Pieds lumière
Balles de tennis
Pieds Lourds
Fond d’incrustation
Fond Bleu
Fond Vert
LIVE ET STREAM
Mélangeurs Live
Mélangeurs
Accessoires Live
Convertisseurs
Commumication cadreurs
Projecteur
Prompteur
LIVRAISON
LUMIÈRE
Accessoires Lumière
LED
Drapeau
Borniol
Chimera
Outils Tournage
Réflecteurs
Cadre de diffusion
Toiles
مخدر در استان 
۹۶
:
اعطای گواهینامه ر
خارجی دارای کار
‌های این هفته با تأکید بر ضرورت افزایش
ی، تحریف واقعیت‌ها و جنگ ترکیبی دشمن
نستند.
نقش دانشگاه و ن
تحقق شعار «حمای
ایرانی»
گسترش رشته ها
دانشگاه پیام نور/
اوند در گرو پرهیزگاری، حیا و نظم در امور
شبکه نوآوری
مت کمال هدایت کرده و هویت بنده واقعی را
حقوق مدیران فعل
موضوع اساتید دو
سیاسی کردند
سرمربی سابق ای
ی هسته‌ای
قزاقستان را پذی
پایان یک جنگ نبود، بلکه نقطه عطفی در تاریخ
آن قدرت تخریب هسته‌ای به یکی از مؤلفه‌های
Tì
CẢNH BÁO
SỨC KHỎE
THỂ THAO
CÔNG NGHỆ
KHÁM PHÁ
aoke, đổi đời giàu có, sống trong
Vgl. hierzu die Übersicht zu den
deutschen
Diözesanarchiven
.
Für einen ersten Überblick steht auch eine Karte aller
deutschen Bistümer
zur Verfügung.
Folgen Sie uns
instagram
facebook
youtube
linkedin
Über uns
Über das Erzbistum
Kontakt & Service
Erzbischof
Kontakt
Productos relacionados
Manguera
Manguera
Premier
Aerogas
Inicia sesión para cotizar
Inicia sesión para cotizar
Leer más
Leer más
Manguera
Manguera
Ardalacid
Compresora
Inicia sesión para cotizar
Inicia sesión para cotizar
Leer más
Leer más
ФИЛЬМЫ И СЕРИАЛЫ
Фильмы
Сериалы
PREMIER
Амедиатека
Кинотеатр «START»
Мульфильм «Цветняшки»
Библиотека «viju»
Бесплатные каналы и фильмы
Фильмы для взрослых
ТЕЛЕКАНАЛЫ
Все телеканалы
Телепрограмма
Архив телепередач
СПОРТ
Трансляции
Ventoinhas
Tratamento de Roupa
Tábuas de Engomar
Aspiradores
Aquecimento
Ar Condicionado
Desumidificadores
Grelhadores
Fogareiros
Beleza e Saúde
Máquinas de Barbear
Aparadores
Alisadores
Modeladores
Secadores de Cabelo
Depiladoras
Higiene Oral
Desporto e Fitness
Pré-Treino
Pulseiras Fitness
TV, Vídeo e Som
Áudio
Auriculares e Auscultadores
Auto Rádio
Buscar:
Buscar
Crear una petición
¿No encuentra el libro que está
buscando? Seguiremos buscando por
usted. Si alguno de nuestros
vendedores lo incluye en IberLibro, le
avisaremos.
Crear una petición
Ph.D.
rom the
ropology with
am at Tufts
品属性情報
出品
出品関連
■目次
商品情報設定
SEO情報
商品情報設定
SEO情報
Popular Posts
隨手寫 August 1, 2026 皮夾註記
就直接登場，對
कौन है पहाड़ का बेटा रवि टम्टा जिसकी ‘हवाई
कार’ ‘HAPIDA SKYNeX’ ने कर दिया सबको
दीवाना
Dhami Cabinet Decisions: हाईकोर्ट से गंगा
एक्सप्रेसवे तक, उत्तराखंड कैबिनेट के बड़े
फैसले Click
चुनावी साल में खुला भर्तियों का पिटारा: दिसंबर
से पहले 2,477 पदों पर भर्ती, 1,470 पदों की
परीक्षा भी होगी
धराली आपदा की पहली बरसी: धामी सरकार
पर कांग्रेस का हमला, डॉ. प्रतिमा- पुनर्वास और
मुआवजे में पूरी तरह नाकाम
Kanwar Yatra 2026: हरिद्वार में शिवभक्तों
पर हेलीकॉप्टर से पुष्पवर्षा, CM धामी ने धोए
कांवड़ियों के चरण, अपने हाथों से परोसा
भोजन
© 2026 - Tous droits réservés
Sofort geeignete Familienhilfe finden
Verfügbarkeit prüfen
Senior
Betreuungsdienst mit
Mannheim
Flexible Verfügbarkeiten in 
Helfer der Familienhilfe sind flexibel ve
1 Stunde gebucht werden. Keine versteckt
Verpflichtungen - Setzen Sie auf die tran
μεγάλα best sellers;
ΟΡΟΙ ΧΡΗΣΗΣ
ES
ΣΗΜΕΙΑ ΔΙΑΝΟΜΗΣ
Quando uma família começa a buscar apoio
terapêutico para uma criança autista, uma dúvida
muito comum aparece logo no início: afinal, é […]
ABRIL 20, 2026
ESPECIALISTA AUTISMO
# # # #
**What is required:** Go to the line in the material above that contains "Máquinas de Barbear" and copy exactly from there through the line that contains "terapêutico para uma", stopping after it.

**Task result:**
Máquinas de Barbear
Aparadores
Alisadores
Modeladores
Secadores de Cabelo
Depiladoras
Higiene Oral
Desporto e Fitness
Pré-Treino
Pulseiras Fitness
TV, Vídeo e Som
Áudio
Auriculares e Auscultadores
Auto Rádio
Buscar:
Buscar
Crear una petición
¿No encuentra el libro que está
buscando? Seguiremos buscando por
usted. Si alguno de nuestros
vendedores lo incluye en IberLibro, le
avisaremos.
Crear una petición
Ph.D.
rom the
ropology with
am at Tufts
品属性情報
出品
出品関連
■目次
商品情報設定
SEO情報
商品情報設定
SEO情報
Popular Posts
隨手寫 August 1, 2026 皮夾註記
就直接登場，對
कौन है पहाड़ का बेटा रवि टम्टा जिसकी ‘हवाई
कार’ ‘HAPIDA SKYNeX’ ने कर दिया सबको
दीवाना
Dhami Cabinet Decisions: हाईकोर्ट से गंगा
एक्सप्रेसवे तक, उत्तराखंड कैबिनेट के बड़े
फैसले Click
चुनावी साल में खुला भर्तियों का पिटारा: दिसंबर
से पहले 2,477 पदों पर भर्ती, 1,470 पदों की
परीक्षा भी होगी
धराली आपदा की पहली बरसी: धामी सरकार
पर कांग्रेस का हमला, डॉ. प्रतिमा- पुनर्वास और
मुआवजे में पूरी तरह नाकाम
Kanwar Yatra 2026: हरिद्वार में शिवभक्तों
पर हेलीकॉप्टर से पुष्पवर्षा, CM धामी ने धोए
कांवड़ियों के चरण, अपने हाथों से परोसा
भोजन
© 2026 - Tous droits réservés
Sofort geeignete Familienhilfe finden
Verfügbarkeit prüfen
Senior
Betreuungsdienst mit
Mannheim
Flexible Verfügbarkeiten in 
Helfer der Familienhilfe sind flexibel ve
1 Stunde gebucht werden. Keine versteckt
Verpflichtungen - Setzen Sie auf die tran
μεγάλα best sellers;
ΟΡΟΙ ΧΡΗΣΗΣ
ES
ΣΗΜΕΙΑ ΔΙΑΝΟΜΗΣ
Quando uma família começa a buscar apoio
terapêutico para uma criança autista, uma dúvida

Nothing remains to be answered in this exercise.